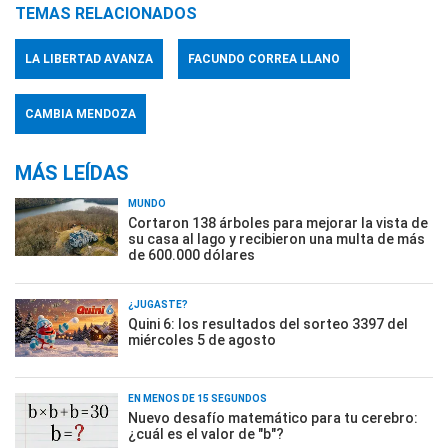
TEMAS RELACIONADOS
LA LIBERTAD AVANZA
FACUNDO CORREA LLANO
CAMBIA MENDOZA
MÁS LEÍDAS
MUNDO
Cortaron 138 árboles para mejorar la vista de
su casa al lago y recibieron una multa de más
de 600.000 dólares
¿JUGASTE?
Quini 6: los resultados del sorteo 3397 del
miércoles 5 de agosto
EN MENOS DE 15 SEGUNDOS
Nuevo desafío matemático para tu cerebro:
¿cuál es el valor de "b"?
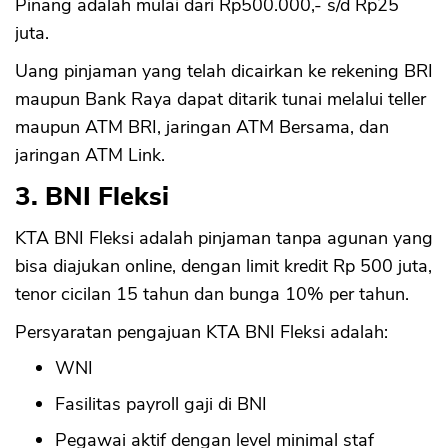
Pinang adalah mulai dari Rp500.000,- s/d Rp25
juta.
Uang pinjaman yang telah dicairkan ke rekening BRI
maupun Bank Raya dapat ditarik tunai melalui teller
maupun ATM BRI, jaringan ATM Bersama, dan
jaringan ATM Link.
3. BNI Fleksi
KTA BNI Fleksi adalah pinjaman tanpa agunan yang
bisa diajukan online, dengan limit kredit Rp 500 juta,
tenor cicilan 15 tahun dan bunga 10% per tahun.
Persyaratan pengajuan KTA BNI Fleksi adalah:
WNI
Fasilitas payroll gaji di BNI
Pegawai aktif dengan level minimal staf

*ABOUT THIS EXERCISE:* From the line holding "jaringan ATM Link." to the last line of the entries above, restate each line exactly; include both ends and omit everything else.

*REPLY TO THE EXERCISE:*
jaringan ATM Link.
3. BNI Fleksi
KTA BNI Fleksi adalah pinjaman tanpa agunan yang
bisa diajukan online, dengan limit kredit Rp 500 juta,
tenor cicilan 15 tahun dan bunga 10% per tahun.
Persyaratan pengajuan KTA BNI Fleksi adalah:
WNI
Fasilitas payroll gaji di BNI
Pegawai aktif dengan level minimal staf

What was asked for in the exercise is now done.